Thursday, April 14, 2005

Austria's foreign minister visits Kosovo as status of province comes under the spotlight

PRISTINA, Serbia-Montenegro (AP) - Austria's foreign minister visits Kosovo Thursday as international efforts intensify to shape the province's future status.

Ursula Plassnik was scheduled to meet Kosovo's top U.N. administrator Soren Jessen-Petersen, Prime Minister Bajram Kosumi and President Ibrahim Rugova during her one-day visit.

She toured Belgrade on Wednesday as part of her tour in the region, ahead of Austria taking over of the EU chairmanship in 2006.

Her visit to Kosovo comes a day after envoys from the United States, the European Union, Britain, France, Russia, Italy and Germany laid out three key guidelines on resolving the province's disputed status.

The envoys said the province could not return to its pre-1999 status, when it was under direct Serb rule. They ruled out the province being partitioned along ethnic Albanian and Serbian lines and also ruled out the creation of any new union between predominantly ethnic Albanian Kosovo and other countries in the region, such as Albania.

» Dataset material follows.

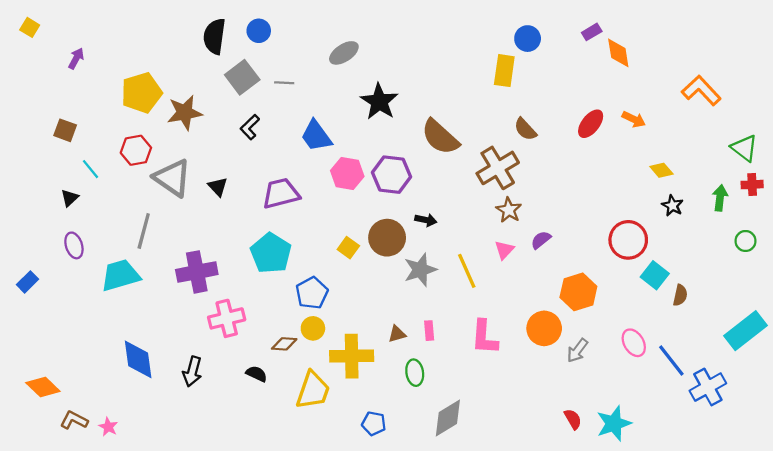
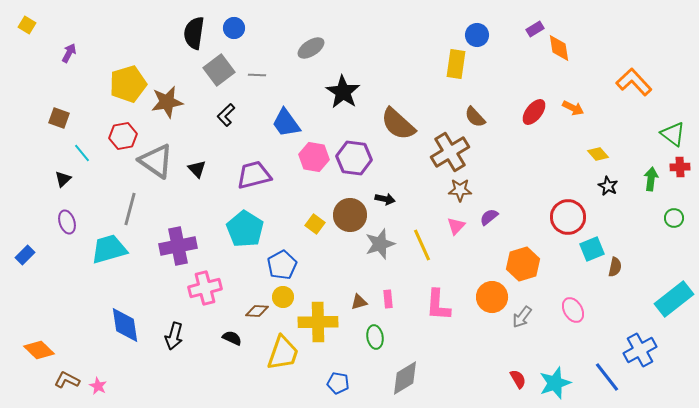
brown star: (509, 210) -> (460, 190), turned -30
cyan square: (655, 275) -> (592, 249), turned 30
blue line: (671, 360) -> (607, 377), moved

The guidelines leave several options open, including independence or a loose union with Serbia.

Kosovo, formally a province of the Serbia-Montenegro union that replaced the disintegrated Yugoslavia, is been run by a U.N. mission. Ethnic Albanians are demanding an independent state and the Serbs insist it should remain within their borders.

4 comments:

Anonymous said...

The biggest danger in future for Balkan and Europe's security is Greater Albania! That country would be danger and Europe should prevent their formation well advance. Albanians would not have enough courage to do fomrally but any informal union betwean those two would mean agression to surronding states.

Anonymous said...

Let me guess, u're a serb or some other slav from the balkans.
The greates threat is great Serbia. The world witnessed the treagedy of Greater Serbia more than once in the last decade.

Anonymous said...

Could you elucidate for us how that would be the case?
Have there past invasions in the history of Albanians, projects of ethnic cleansing devised by their academics, or is maybe Rugova developing arms of mass destruction in his residency in Prishtina and CIA doesn't know about it? You seem to have the information, how would 5 million downtrodden Albanians coming together pose a danger to a see of pan-slavic, orthodox brothorhood. Englighten us, please!

Anonymous said...

greater albania is merely a union of the lands that were stolen from albania after we won autonomy from the turks...

greater serbia is a plot started by mother russia in the early 1800's to steal a warm water port...

are the differences too subtle for you?